‘Strategic Patience’ with North Korea
By Lt. General Robert Gard
November 21, 2013
North Korea’s nuclear weapons program marches on. According to several reports, Pyongyang recently re-started its reactor to produce spent fuel from which weapons grade plutonium is reprocessed, upgraded its uranium enrichment facility, dug additional tunnels in its nuclear test site and expanded its missile launch facilities.
The United States has been urging China to bring its North Korean ally under control. At the end of October of this year, China’s Special Representative for Korean Peninsula Affairs met in Washington, D.C. over a two-day period with U.S. Under Secretary of State for Political Affairs Wendy Sherman. The Chinese official confirmed North Korea’s willingness to resume negotiations without preconditions with the U.S. on its nuclear program, and urged it to accept promptly.
What was the response of the U.S. government? North Korea must offer “concrete proof” of its commitment to “irreversible” nuclear disarmament before it will agree to a resumption of negotiations. In other words, Pyongyang must concede to the final outcome the U.S. seeks as a precondition to its willingness even to enter negotiations with North Korea on its goals of easing sanctions and signing a peace treaty to replace the armistice that ended the Korean War.
This is reminiscent of past experience, from which the U.S. has apparently learned nothing. From 2001 to 2005, the Bush administration set as a precondition to negotiations with Pyongyang the “complete, verifiable, irreversible dismantlement” of its nuclear program. Having nullified the Agreed Framework that froze North Korean plutonium production, the administration rejected overtures from Pyongyang and watched while it produced plutonium for several weapons and continued development of its facility to produce weapons grade uranium.

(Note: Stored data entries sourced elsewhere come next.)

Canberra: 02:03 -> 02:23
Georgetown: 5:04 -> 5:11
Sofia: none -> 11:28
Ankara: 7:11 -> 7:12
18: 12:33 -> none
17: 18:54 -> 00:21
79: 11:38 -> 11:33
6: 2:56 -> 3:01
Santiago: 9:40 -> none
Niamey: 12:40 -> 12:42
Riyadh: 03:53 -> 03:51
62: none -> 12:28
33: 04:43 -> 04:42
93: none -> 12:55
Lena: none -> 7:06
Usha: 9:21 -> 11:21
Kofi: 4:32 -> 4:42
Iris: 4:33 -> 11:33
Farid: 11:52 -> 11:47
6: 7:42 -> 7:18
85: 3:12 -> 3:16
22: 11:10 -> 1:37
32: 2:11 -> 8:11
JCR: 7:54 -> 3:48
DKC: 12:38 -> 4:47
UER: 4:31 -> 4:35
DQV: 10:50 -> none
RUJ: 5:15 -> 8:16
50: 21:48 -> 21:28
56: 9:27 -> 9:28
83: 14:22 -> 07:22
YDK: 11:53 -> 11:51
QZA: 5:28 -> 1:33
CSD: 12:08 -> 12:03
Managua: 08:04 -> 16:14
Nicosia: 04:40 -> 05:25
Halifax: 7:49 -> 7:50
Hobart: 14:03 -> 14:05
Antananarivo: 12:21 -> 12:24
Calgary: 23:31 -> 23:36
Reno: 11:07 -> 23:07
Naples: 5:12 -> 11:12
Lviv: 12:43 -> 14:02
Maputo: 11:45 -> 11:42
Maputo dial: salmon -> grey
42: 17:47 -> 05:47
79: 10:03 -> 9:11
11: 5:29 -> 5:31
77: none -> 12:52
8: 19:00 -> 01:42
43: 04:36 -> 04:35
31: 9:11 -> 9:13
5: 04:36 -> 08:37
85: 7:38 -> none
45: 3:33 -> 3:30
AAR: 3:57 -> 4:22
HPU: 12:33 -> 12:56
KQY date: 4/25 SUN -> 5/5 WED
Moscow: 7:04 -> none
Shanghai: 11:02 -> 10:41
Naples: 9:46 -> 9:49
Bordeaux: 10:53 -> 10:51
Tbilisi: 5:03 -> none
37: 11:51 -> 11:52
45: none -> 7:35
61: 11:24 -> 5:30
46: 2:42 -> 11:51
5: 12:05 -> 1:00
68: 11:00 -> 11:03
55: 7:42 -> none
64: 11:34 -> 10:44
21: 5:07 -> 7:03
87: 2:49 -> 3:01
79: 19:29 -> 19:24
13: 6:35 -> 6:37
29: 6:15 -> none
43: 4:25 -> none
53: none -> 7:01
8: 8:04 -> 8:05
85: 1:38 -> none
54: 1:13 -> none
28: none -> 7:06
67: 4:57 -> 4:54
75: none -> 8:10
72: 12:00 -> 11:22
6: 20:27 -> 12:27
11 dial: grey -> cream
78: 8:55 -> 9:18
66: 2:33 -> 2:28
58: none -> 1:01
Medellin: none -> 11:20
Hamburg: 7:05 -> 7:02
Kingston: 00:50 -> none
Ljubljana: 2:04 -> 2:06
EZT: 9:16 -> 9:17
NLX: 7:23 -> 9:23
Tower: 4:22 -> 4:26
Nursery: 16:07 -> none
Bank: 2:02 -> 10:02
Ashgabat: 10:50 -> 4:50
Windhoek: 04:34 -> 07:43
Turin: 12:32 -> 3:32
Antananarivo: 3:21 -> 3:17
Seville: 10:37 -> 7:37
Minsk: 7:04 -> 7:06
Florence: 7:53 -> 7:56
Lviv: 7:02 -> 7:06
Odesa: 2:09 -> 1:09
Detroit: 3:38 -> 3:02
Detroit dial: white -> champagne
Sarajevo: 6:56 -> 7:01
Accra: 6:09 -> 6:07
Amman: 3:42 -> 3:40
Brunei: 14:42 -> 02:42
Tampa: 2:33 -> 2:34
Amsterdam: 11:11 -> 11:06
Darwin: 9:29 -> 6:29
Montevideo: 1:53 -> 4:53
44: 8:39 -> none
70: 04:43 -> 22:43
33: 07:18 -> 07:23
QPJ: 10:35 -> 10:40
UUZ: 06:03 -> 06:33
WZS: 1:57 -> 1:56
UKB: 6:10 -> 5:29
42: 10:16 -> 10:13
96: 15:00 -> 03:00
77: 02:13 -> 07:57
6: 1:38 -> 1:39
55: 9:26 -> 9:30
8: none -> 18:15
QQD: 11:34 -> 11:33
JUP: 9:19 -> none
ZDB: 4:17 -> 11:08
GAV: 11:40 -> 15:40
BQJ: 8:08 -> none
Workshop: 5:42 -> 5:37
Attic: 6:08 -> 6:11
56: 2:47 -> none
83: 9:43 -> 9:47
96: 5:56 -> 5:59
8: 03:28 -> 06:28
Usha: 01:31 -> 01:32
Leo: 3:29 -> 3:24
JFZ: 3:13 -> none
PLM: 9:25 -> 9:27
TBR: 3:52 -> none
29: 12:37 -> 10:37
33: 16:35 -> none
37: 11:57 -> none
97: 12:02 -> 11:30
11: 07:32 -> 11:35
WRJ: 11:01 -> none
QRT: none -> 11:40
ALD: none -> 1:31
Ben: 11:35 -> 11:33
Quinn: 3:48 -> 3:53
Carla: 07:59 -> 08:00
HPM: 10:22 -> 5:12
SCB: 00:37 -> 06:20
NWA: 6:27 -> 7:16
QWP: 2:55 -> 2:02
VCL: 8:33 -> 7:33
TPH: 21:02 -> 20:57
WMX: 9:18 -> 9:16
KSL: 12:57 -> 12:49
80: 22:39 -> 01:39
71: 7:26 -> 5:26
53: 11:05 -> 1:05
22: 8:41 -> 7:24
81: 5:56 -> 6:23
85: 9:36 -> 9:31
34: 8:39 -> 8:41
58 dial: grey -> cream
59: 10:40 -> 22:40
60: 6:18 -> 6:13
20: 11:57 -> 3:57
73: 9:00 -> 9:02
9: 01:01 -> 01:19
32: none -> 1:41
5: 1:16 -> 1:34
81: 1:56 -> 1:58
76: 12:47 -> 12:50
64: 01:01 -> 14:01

Finally, the Bush administration agreed to a sensible Six Party Joint Statement in September 2005 that provided for negotiations by “coordinated steps … in a phased manner in line with the principle of ‘commitment for commitment, action for action’.” But almost simultaneously, contrary to commitments the U.S. made in the Joint Statement to respect North Korean sovereignty and promote economic cooperation, it froze about $25 million of deposits Pyongyang maintained in a Macao bank for the next 20 months.